The Church and Longevity--do Congregational Ministries Jump The Shark?

God's love endures. But why must the Annual Women's Ministry Pig Roast endure?

God's grace endures. But why must the 10am Thursday Bible Study endure?

God's wisdom endures. But why must the monthly trip to the soup kitchen endure?

Endurance is overrated in congregations. Maybe because belief in a God with enduring qualities creates a desire for people in a congregation believe that their ministry should endure forever.

I'm not saying that fellowship, Bible study, and serving neighbor are not important, but that endurance in congregational life is often lifted above everything else. Ministry needs to be evaluated, and people need to be given permission to let go, or at least give away leadership.

I'm a little melancholy that two of my favorite television shows are going off the air this season. I find great story telling, writing and acting on Big Love and Friday Night Lights. These shows have lasted about five seasons, and they will not jump the shark. The shows will end with me wanting more and being energized about new opportunities to learn from new stories in the future, instead of being disillusioned with what used to be and where it is now.

Do congregational ministries often jump the shark because of the attachment to endurance? Would ministry be better served putting a particular program to rest, then re-start, re-focus and re-energize working toward a shared value, such as education, fellowship, or serving the neighbor? Do some of your endurance ministries end in disillusionment because of over attachment to endurance itself? I often return to a favorite proverb: be clear about the ends, and flexible about the means. Ministries are usually formed because passionate people responded to a calling to meet a need, use their gifts, act upon values. That passion serves people, and many lives are affected in a positive way. Rather than lament that endurance failed, give thanks for the lives that were impacted.
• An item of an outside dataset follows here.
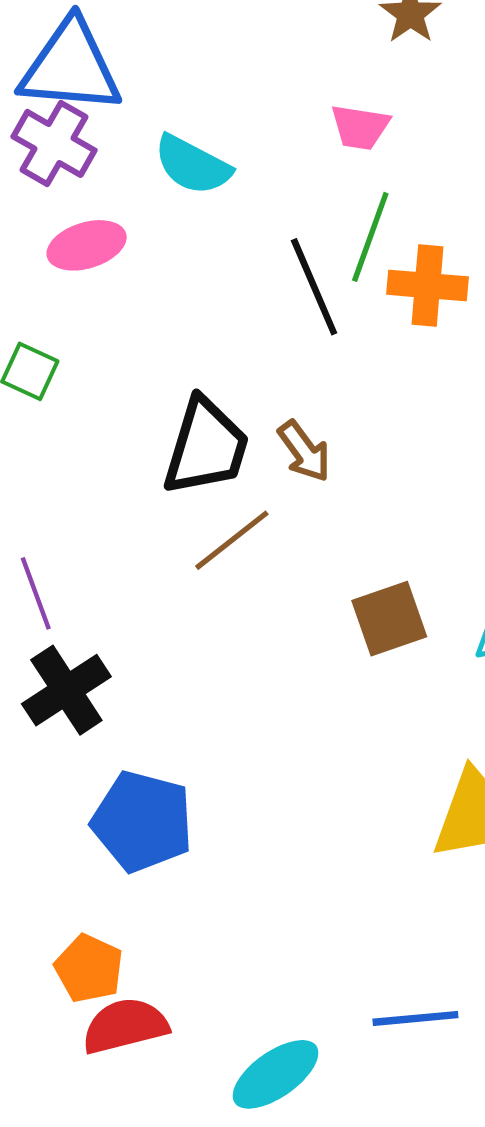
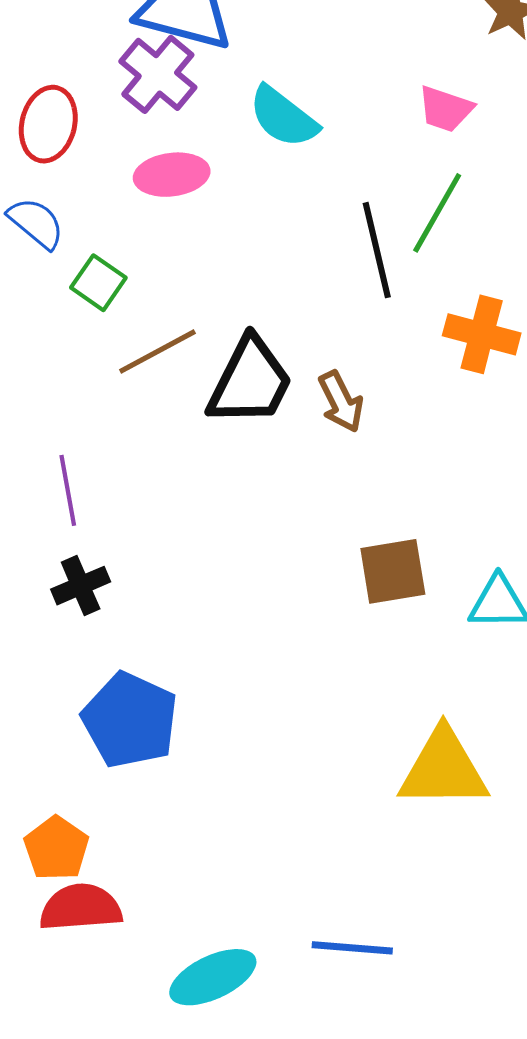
orange cross: (427, 286) -> (482, 334), moved
brown line: (232, 540) -> (157, 351), moved
black cross: (66, 690) -> (81, 586), size x0.7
  1. Great insights! On a light note, I am saddened to hear about the cancellation of Friday Night Lights. It's one of my favorite shows and I suspected as such since I've seen the actors from that show popping up elsewhere. But as far as the church goes, I think there is a sense of failure when a ministry has to be discontinued. Maybe it no longer serves its purpose. Maybe the intended audience/focus group has changed. We have a tutoring ministry we started 3 years ago for our neighborhood kids. Many of those kids have moved out of the neighborhood and the ministry limps along with only 2 kids coming regualarly any more. I think if we discontinue, many will feel like we are not engaging our neighborhood. Great thoughts!

  2. Good piece. The Gospel is as much about endings as it is about new beginnings.

  3. Jason--

    Thanks for your comments. The disillusionment factor is tough to overcome. Congregations have are challenged by what they perceive as "failure." This is probably why my interim ministry has moved toward trying a bunch of new things as opposed to 12-18 months of mere reflecting and waiting for the next pastor to arrive.

    Forgot to mention that I think Friday Night Lights has the best opening music of any television show in my memory. Thanks for the memories, FNL.

  4. Tracy--

    I think you have a Lenten sermon there.